The room was packed to capacity, filled with opponents of the continued stay of the contained burn chamber at Camp Minden, at Monday’s Webster Parish Police Jury meeting.
Several community members spoke at the meeting, explaining why they picked up the torch to once again to be heard.
During February’s meeting, John Madden spoke to the jury rolling out a plan to join Explosive Service International in keeping the burn chamber and create a business partnership. On Monday, opponents explained their side of the issue. Sam Mims, a dialogue committee member and current Citizens Advisory Group member, talked about the issue, saying it is the citizens who forced the government to stop the open burn and allow them to present an alternative disposal technology.
“We were representing the citizens, and we did what they asked us to do,” he said. “They asked us to not open burn, get the M6 disposed of and then to be sure that Camp Minden was restored to the way it was before they did it. We’re not against people having jobs, but we knew when we did this that they were supposed to be temporary. We asked that it be temporary, because that’s what the people wanted.”
Frances Kelley, with Louisiana Progress Action, said coming out of the dialogue committee, they knew there was more than 500 tons of waste munitions around the country that would need to be disposed of over the next 10 years.

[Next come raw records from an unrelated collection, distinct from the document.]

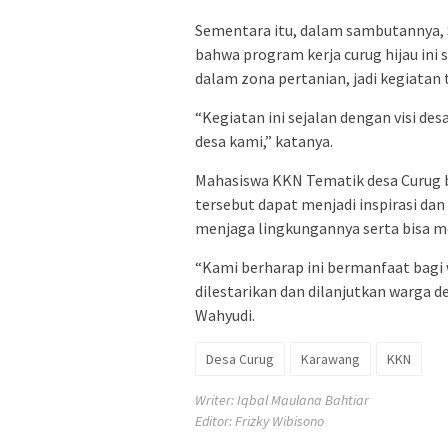
Sementara itu, dalam sambutannya, 
bahwa program kerja curug hijau in
dalam zona pertanian, jadi kegiatan 
“Kegiatan ini sejalan dengan visi de
desa kami,” katanya.
Mahasiswa KKN Tematik desa Curug 
tersebut dapat menjadi inspirasi dan
menjaga lingkungannya serta bisa m
“Kami berharap ini bermanfaat bagi 
dilestarikan dan dilanjutkan warga 
Wahyudi.
Desa Curug
Karawang
KKN
Writer: Iqbal Maulana Bahtiar
Editor: Frizky Wibisono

“We knew that whatever technology was chosen, there would be this temptation for it to remain permanent, and that this would be a magnet for all of this waste from all over the country,” she said. “We specifically put this provision in the criteria that everybody agreed to, and no one said, ‘Why don’t we become this permanent disposal site, why don’t we just become this dumping ground?’ No one said that. Everyone agreed that this is what we’re going to do. It’s criteria No. 6, leave nothing behind.”
Dr. Brian Salvatore, a chemistry professor at LSU Shreveport, gave a small presentation, saying there’s no way for the community to fully know the total emissions per day coming from the pollution abatement system.
“It’s like going to the zoo and saying there’s animals,” he said.
Others spoke out as well, asking the jury not to rescind the resolution passed in December stating their stance against the contained burn chamber staying.
The jury gave no indication one way or another as to whether they would reconsider withdrawing the resolution or letting it remain.
Last year, representatives with ESI began discussing the possibility of making the contained burn chamber a permanent site at Camp Minden, touting its success at destroying the M6 improperly stored by the now defunct Explo Systems, Inc. One of the driving factors they say is the nearly 100 jobs they could create as well as being the largest and cleanest contained burn chamber in the world.
In other police jury news, they approved:
The abandonment of 306 feet at the end of Russell Road, 369-foot right-of-way at Red Vaughn Road and the abandonment of Deacon Road
Group health insurance renewal with Blue Cross Blue Shield of Louisiana for May 1
A public meeting April 4 to discuss and take action on the adoption of a resolution calling for an election for Road District B ad valorem tax renewal
The use of recreational funding for $650 to help repair a fence at City Park in Springhill, the cost for justice of the peace and constable training for Marsha Toland and April Brewster
The reappointment of John Stanley as president of Webster Parish Fire Protection District 9 for a two-year term and Jesse Lee as vice president for a two-year term
and the budgets for LIHEAP and CSBG for the Office of Community Services.